Our engineered bacteria were then tested on artificially Pb-contaminated deionised water demonstrating extremely promising adsorption of lead. We begin with a concentration of 400ppb of lead in the samples. This concentration is equivalent to 0.4mg/l, the threshold concentration at which industrial recovery methods become ineffective. The treated samples, measured for lead concentration using ICP-MS, are left with almost a 40-fold reduction of the lead concentration.
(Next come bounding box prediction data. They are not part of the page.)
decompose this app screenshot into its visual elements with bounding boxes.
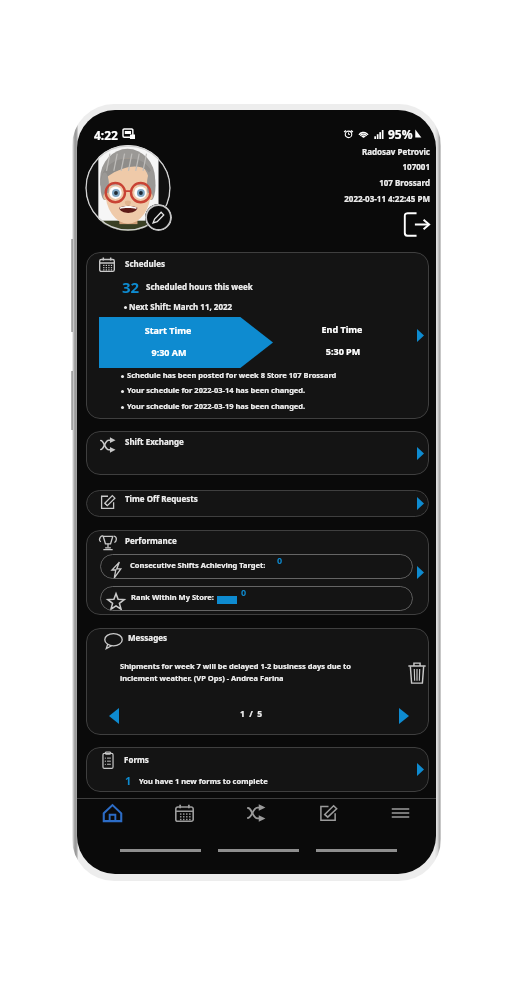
- staticText: Performance: [125, 535, 177, 546]
- button[interactable]: Edit photo: [145, 204, 172, 231]
- button[interactable]: Shift Exchange: [220, 799, 292, 827]
- staticText: 107 Brossard: [379, 177, 430, 188]
- staticText: Rank Within My Store:: [131, 592, 214, 602]
- button[interactable]: Home: [77, 799, 148, 827]
- staticText: inclement weather. (VP Ops) - Andrea Far…: [120, 673, 284, 683]
- staticText: 2022-03-11 4:22:45 PM: [344, 193, 430, 204]
- button[interactable]: Delete message: [403, 659, 429, 687]
- staticText: Shift Exchange: [125, 436, 184, 447]
- staticText: 0: [277, 554, 283, 566]
- staticText: Radosav Petrovic: [361, 146, 430, 157]
- button[interactable]: Messages: [86, 628, 429, 735]
- button[interactable]: Log out: [400, 210, 431, 238]
- staticText: Schedule has been posted for week 8 Stor…: [127, 370, 337, 380]
- button[interactable]: Previous message: [101, 703, 127, 729]
- staticText: Forms: [124, 754, 149, 765]
- button[interactable]: Next message: [391, 703, 417, 729]
- staticText: Your schedule for 2022-03-14 has been ch…: [127, 385, 306, 395]
- button[interactable]: Schedule: [148, 799, 220, 827]
- staticText: 95%: [388, 126, 413, 142]
- button[interactable]: Forms: [86, 747, 429, 792]
- staticText: Time Off Requests: [125, 493, 198, 504]
- staticText: Messages: [128, 632, 167, 643]
- staticText: Your schedule for 2022-03-19 has been ch…: [127, 401, 306, 411]
- staticText: 5:30 PM: [283, 345, 403, 357]
- staticText: 4:22: [94, 127, 118, 143]
- button[interactable]: Performance: [86, 530, 429, 615]
- button[interactable]: Time Off Requests: [86, 490, 429, 517]
- staticText: 32: [122, 277, 140, 297]
- staticText: Next Shift: March 11, 2022: [129, 301, 233, 312]
- button[interactable]: Menu: [364, 799, 436, 827]
- staticText: You have 1 new forms to complete: [139, 776, 268, 786]
- button[interactable]: Shift Exchange: [86, 431, 429, 475]
- button[interactable]: Consecutive Shifts Achieving Target:: [100, 554, 413, 579]
- button[interactable]: Schedules: [86, 252, 429, 419]
- staticText: Start Time: [108, 324, 228, 336]
- staticText: 0: [241, 586, 247, 598]
- staticText: End Time: [282, 323, 402, 335]
- staticText: 1: [125, 773, 132, 788]
- staticText: 1 / 5: [191, 708, 311, 720]
- button[interactable]: Rank Within My Store:: [100, 586, 413, 611]
- staticText: 107001: [402, 161, 430, 172]
- button[interactable]: Time Off Requests: [292, 799, 364, 827]
- button[interactable]: Profile photo: [85, 145, 171, 231]
- staticText: Shipments for week 7 will be delayed 1-2…: [120, 661, 351, 671]
- staticText: Scheduled hours this week: [146, 281, 253, 292]
- staticText: 9:30 AM: [109, 346, 229, 358]
- staticText: Schedules: [125, 258, 165, 269]
- staticText: Consecutive Shifts Achieving Target:: [130, 560, 266, 570]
While an in-depth analysis of the results can be found on the Results page, we do learn that the bacterial cells are successfully able to remove lead from the environment. Interestingly, even the uninduced cells were able to remove lead from the environment which led us to look into the leaky expression of the protein. Thus, we dove back into the literature to see whether the same strain leads to leaky expression of the surface display protein downstream to the BclB anchor under the T7 promoter. Indeed, S. Rangra et al. study using the same strain and construct with a different surface display protein also noted leaky expression even in the uninduced state. This helped deduce that at this concentration, even low expression of the protein is successfully able to treat the samples. Thus, the cells could potentially show much greater adsorptive capacity at higher concentrations. This, however, raises the concern about the ability of E. coli to sustain higher lead concentrations. For the system to be viably used at even higher concentrations of lead, this must be investigated. We also observe that a longer duration of induction of the surface protein led to poorer removal of lead from the sample. Cell death could be attributed to this result due to cells entering their stationary phase rather than staying in the exponential growth phase, leading to poorer adsorption of lead. We also learn that the metal binding domain of PbrR works almost as well as PbrR in terms of removing lead from the sample.


Design

We have found that our engineered bacteria work well at concentrations of lead around 400 ppb. We also learnt that the adsorptive capacity of the engineered cells could potentially be much higher than that observed at these concentrations. These preliminary learnings suggest that we must study the adsorptive capacity of our cells with varying lead concentrations. Simultaneously, the ability of E. coli to sustain higher lead concentrations needs to be tested to characterise if this recovery system would be viable at these higher concentrations of lead. We would also need to investigate if this ability of cell-surface adsorption of lead allows E. coli to sustain higher lead concentrations than the wild type. Additionally, we are yet to test multiple other parameters like varying the concentration of engineered cells to treat the samples, varying the duration of induction of the cells, varying the duration of exposure to lead to identify how long this procedure of adsorption takes and to verify if long durations of exposure to the heavy metal can be toxic to the bacteria and if we can combat it. We hoped to study the role of each of these parameters to comprehend our results better and to recognise the potential of this system, but could not execute these experiments in the limited time frame. We hope to execute the analysis of these parameters in our next design cycle. Additionally, we have observed these results in artificially contaminated water, however, in reality, wastewater samples would have various other interfering impurities. We need to understand how those impurities, especially other heavy metals, affect our system’s capacity to adsorb lead. Also, to shed light on our objective to find the most efficient lead-binding protein for this recovery system, we need to observe how the two constructs fare when varying the pre-stated parameters to conclusively identify the best candidate.